Und weiter dreht sich der Jahresreigen: Vom 25. bis 28. April steht in Washington das Jahrestreffen der Trilateralen Kommission auf dem Programm. Sie wurde 1973 auf Betreiben des Milliardärssohn und Bankers David Rockefeller gegründet und besteht aus 300 Mitgliedern, die aus den USA, Europa und Japan kommen. Ziel der Organisation ist die verbesserte Zusammenarbeit dieser Regionen. Aus Deutschland mit dabei sind zum Beispiel Josef Ackermann (Deutsche Bank) und Otto Graf Lambsdorf (FDP). Wer in den illustren Club aufgenommen wird, darüber entscheidet jeweils eine nationale Kommission. Die Trilaterale Kommission betont ihren inoffiziellen Charakter. Übernehmen Mitglieder einen Posten in der jeweiligen nationalen Regierung, soll die Mitgliedschaft in der Kommission aufgegeben werden.

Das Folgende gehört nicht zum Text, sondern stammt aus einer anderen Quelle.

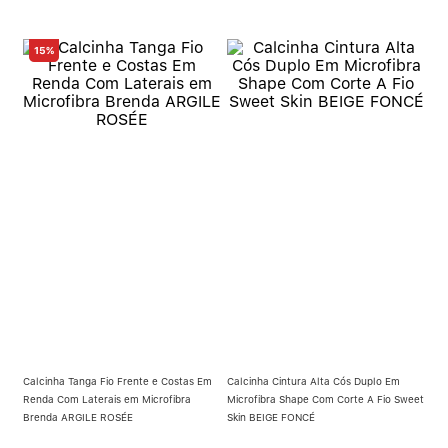
15%
Calcinha Tanga Fio Frente e Costas Em
Calcinha Cintura Alta Cós Duplo Em
Renda Com Laterais em Microfibra
Microfibra Shape Com Corte A Fio Sweet
Brenda ARGILE ROSÉE
Skin BEIGE FONCÉ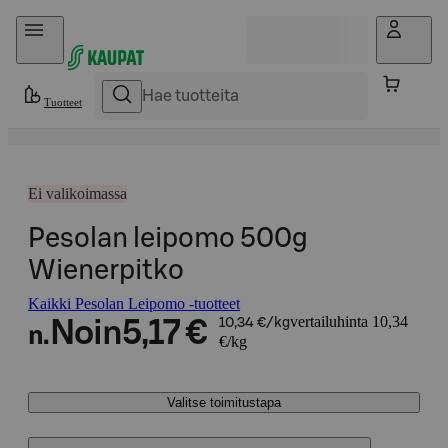
Hyppää sisältöön
Tuotteet
Ei valikoimassa
Pesolan leipomo 500g
Wienerpitko
Kaikki Pesolan Leipomo -tuotteet
vertailuhinta 10,34
Noin
5,17 €
10,34 €/kg
n.
€/kg
Valitse toimitustapa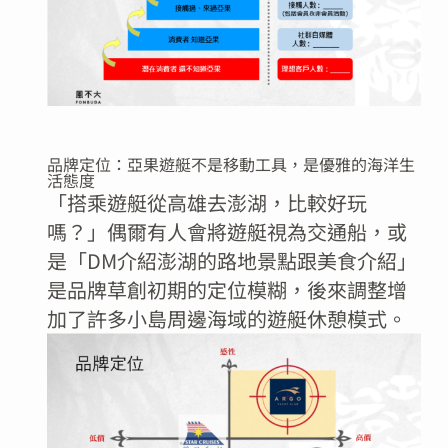
品牌定位：亞果遊艇不是移動工具，是優雅的海洋生
活態度
「搭乘遊艇從高雄去澎湖，比較好玩
嗎？」偶爾有人會將遊艇視為交通船，或
是「DM介紹澎湖的路地景點跟美食介紹」
是品牌草創初期的定位模糊，後來調整增
加了許多小島周邊海域的遊艇休憩模式。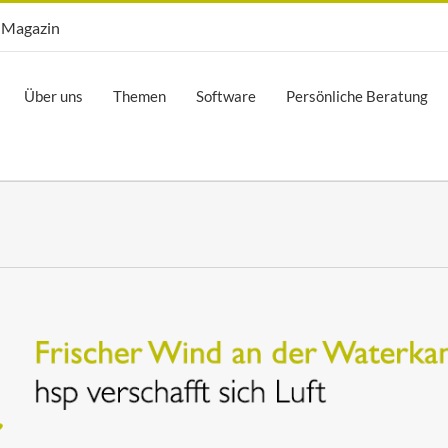
Opti.Mag
Magazin
Über uns
Themen
Software
Persönliche Beratung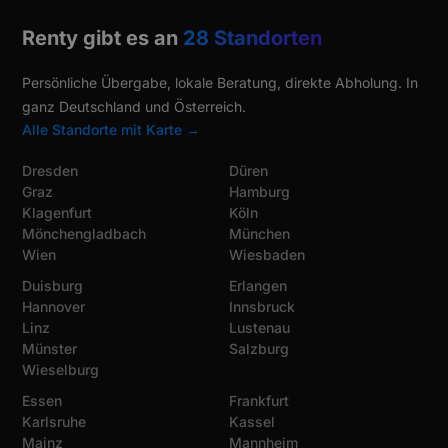
Renty gibt es an
28 Standorten
Persönliche Übergabe, lokale Beratung, direkte Abholung. In
ganz Deutschland und Österreich.
Alle Standorte mit Karte →
Dresden
Düren
Graz
Hamburg
Klagenfurt
Köln
Mönchengladbach
München
Wien
Wiesbaden
Duisburg
Erlangen
Hannover
Innsbruck
Linz
Lustenau
Münster
Salzburg
Wieselburg
Essen
Frankfurt
Karlsruhe
Kassel
Mainz
Mannheim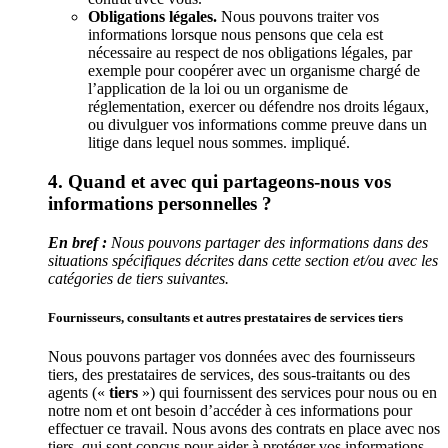
Obligations légales.
Nous pouvons traiter vos
informations lorsque nous pensons que cela est
nécessaire au respect de nos obligations légales, par
exemple pour coopérer avec un organisme chargé de
l’application de la loi ou un organisme de
réglementation, exercer ou défendre nos droits légaux,
ou divulguer vos informations comme preuve dans un
litige dans lequel nous sommes. impliqué.
4. Quand et avec qui partageons-nous vos
informations personnelles ?
En bref :
Nous pouvons partager des informations dans des
situations spécifiques décrites dans cette section et/ou avec les
catégories de tiers suivantes.
Fournisseurs, consultants et autres prestataires de services tiers
Nous pouvons partager vos données avec des fournisseurs
tiers, des prestataires de services, des sous-traitants ou des
agents («
tiers
») qui fournissent des services pour nous ou en
notre nom et ont besoin d’accéder à ces informations pour
effectuer ce travail. Nous avons des contrats en place avec nos
tiers, qui sont conçus pour aider à protéger vos informations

Nährboden für Verschwörungetheorien

Ein gefundenes Fressen für alle Verschwörungstheoretiker sind die geheimen Bilderberg-Konferenzen, die alljährlich im Frühsommer an verschiedenen Orten stattfinden. Der Name geht zurück auf das erste Treffen 1954 im Hotel Bilderberg im holländischen Oosterbeck, auf der hohe Herren über die Nato und den Warschauer Pakt diskutierten. Die Bilderberg-Konferenz dauert drei Tage und ist ein privates Treffen von rund 120 Reichen und Einflussreichen aus den USA und Europa zu einem ungezwungenen Meinungsaustausch. Wer eingeladen wird, darüber entscheidet ein Leitungsgremium. Vergangenes Jahr fand das Treffen vom 31. Mai bis 3. Juni in Istanbul statt, mit dabei waren zum Beispiel Jürgen E. Schrempp (Ex-Daimler-Chef) und Klaus Zumwinkel (Post AG). Worüber die Mächtigen auf dieser Konferenz sprechen ist nicht für die Öffentlichkeit gedacht. Und auch wann und wo dieses Jahr sich die Bilderberger treffen - ist eben geheim.

Die mangelnde Transparenz, die Geheimnistuerei, die fehlende demokratische Legitimation, das sind nach Prof. Krysmanski auch die Gründe, warum derartige Konferenzen sich als Nährboden für Verschwörungstheorien eignen. Die Wahrnehmung dieser Treffen kann sehr unterschiedlich sein. So wird die Bilderberg-Konferenz auf der einen Seite einer „geheimen Weltregierung“ verdächtigt, andererseits wird von offenen Diskussionen zu verschiedenen Themen der Weltpolitik berichtet, die politisch keine direkten Folgen haben. Für den Sozialforscher aus Münster liegt die Wahrheit wohl - wie so oft - irgendwo in der Mitte.